When the barley was cut and stored in an old brick granary, he had me cut the weeds around the granary so it wouldn’t catch fire if the fields got on fire. The granary was in one corner along with some old sheds and the hay stack. The corner had grown to weeds and I was clearing the weeds back about 10-12 feet from the granary. After I had cut all the weeds and piled them up on the bare ground I had hoed, I started the pile on fire to get rid of them. Suddenly the fire jumped into the weeds away from the granary and started burning. The wind was blowing from the north and the fire blew into the barley stubble south of the granary. Beyond the barley field was the 65 acres of uncut wheat. That wheat represented his entire income for the year. I immediately took a shovel and tried to beat out the flame, but I couldn’t run fast enough to keep up with the advancing flame front. In a few moments it became clear to me that I could never get the fire out before it reached the wheat. In desperation, I dropped down on my knees and prayed. I don’t know how long it took me to ask the Lord for help, but when I looked up, the wind shifted around from the south and was blowing the fire back to me. I quickly took the shovel and beat out the flames along the north end of the fire line and watched the fire burn itself out. Never again did I doubt the existence of God or the value of pray or the fact that God was interested in me and my personal problems.

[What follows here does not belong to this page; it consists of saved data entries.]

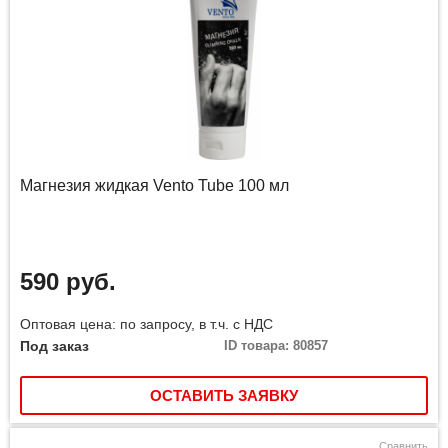
Магнезия жидкая Vento Tube 100 мл
590 руб.
Оптовая цена: по запросу, в т.ч. с НДС
Под заказ
ID товара: 80857
ОСТАВИТЬ ЗАЯВКУ
Сравнить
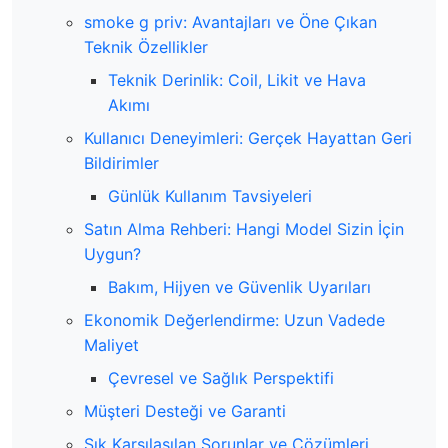
smoke g priv: Avantajları ve Öne Çıkan
Teknik Özellikler
Teknik Derinlik: Coil, Likit ve Hava
Akımı
Kullanıcı Deneyimleri: Gerçek Hayattan Geri
Bildirimler
Günlük Kullanım Tavsiyeleri
Satın Alma Rehberi: Hangi Model Sizin İçin
Uygun?
Bakım, Hijyen ve Güvenlik Uyarıları
Ekonomik Değerlendirme: Uzun Vadede
Maliyet
Çevresel ve Sağlık Perspektifi
Müşteri Desteği ve Garanti
Sık Karşılaşılan Sorunlar ve Çözümleri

When the wheat was combined, Mr. Jensen hired me and a friend, Dickie Vertal to haul the wheat into the barn. I drove Dad’s team and wagon and Glen helped load. I got $5.00 a day for a man and team and Dickie got 25 cents an hour as a laborer. When we finished the wheat, I got a job sacking the wheat on the combine working for Ralph Kester. My job was to stand on the combine and put the wheat in sacks and slide the sack to the ground after it was securely tied. There were two chutes. While the wheat was running into one, I could place an empty sack on the other chute and as the first sack was filled, I would switch the flow of grain into the empty sack, remove and tie the full sack and slide it down the chute to the ground and replace the sack with an empty one. Hour after hour, twelve hours a day and we went 32 nights without a break for even Sunday. In addition to those 12 hours a day, I had to ride my bicycle from home to wherever the combining job was—in addition to milking the cow at home. With all this, I ended up with $270. Enough for one year’s tuition and books.